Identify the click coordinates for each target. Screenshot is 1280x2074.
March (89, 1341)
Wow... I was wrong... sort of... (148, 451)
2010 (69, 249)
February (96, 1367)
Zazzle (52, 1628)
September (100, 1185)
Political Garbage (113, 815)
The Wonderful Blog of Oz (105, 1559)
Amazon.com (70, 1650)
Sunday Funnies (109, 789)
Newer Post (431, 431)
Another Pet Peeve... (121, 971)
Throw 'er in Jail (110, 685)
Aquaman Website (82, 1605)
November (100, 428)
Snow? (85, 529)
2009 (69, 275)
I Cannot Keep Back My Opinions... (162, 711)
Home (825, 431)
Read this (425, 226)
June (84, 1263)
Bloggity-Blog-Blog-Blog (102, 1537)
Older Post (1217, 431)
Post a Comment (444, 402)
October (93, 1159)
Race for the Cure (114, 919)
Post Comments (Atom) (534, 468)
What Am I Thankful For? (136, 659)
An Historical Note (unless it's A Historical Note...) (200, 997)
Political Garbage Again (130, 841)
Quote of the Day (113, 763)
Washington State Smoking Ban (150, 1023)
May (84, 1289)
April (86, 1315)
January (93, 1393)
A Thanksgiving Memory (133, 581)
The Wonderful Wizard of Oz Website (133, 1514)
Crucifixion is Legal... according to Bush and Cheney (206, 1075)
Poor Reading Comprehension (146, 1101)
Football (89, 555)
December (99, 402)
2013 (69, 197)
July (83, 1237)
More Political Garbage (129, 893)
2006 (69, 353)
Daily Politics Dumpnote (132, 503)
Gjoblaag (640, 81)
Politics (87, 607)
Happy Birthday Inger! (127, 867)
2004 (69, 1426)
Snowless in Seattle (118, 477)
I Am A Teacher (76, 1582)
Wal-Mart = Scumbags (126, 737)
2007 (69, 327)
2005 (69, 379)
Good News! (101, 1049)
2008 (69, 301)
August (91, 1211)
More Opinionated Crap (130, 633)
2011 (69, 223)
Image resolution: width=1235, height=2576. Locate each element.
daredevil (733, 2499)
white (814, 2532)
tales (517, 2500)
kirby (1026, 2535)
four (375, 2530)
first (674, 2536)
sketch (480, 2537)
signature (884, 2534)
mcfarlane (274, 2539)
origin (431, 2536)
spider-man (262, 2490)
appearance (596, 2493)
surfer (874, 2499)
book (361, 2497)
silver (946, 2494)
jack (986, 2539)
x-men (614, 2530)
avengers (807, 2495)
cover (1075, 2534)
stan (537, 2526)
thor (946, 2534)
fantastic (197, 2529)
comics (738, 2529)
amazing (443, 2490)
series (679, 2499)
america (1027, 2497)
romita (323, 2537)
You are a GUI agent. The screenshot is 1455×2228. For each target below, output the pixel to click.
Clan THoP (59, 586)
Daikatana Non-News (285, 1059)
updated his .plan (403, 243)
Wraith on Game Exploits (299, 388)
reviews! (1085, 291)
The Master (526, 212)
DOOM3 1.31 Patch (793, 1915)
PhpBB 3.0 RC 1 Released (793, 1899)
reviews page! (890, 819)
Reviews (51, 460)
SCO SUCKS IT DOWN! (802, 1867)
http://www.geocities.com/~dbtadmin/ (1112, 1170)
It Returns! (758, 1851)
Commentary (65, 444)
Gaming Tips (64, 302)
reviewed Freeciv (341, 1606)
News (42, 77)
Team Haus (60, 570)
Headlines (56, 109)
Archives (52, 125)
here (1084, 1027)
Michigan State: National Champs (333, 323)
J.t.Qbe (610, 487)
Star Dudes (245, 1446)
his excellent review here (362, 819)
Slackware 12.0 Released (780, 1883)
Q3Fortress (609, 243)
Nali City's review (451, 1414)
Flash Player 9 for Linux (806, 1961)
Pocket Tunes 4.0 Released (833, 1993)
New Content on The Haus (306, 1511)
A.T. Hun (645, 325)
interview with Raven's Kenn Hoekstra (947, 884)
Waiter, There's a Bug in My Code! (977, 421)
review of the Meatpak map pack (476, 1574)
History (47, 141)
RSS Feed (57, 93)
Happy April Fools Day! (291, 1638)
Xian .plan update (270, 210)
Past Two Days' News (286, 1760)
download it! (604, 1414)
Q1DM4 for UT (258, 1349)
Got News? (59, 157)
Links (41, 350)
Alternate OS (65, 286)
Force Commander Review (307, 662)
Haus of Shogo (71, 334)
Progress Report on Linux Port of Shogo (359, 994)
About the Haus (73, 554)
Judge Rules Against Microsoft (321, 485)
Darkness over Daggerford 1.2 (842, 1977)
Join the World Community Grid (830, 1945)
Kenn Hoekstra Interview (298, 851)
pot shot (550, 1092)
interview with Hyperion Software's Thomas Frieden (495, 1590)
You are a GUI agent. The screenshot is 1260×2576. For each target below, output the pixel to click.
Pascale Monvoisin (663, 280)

--

> [WHAT TO PRODUCE] Among the lines above, find the one with "More Opinionated Crap (130, 633)" and the one with "jack (986, 2539)". Quote both and everything between them, exactly.

> [RESPONSE TO THIS EXERCISE]
More Opinionated Crap (130, 633)
2011 (69, 223)
Image resolution: width=1235, height=2576. Locate each element.
daredevil (733, 2499)
white (814, 2532)
tales (517, 2500)
kirby (1026, 2535)
four (375, 2530)
first (674, 2536)
sketch (480, 2537)
signature (884, 2534)
mcfarlane (274, 2539)
origin (431, 2536)
spider-man (262, 2490)
appearance (596, 2493)
surfer (874, 2499)
book (361, 2497)
silver (946, 2494)
jack (986, 2539)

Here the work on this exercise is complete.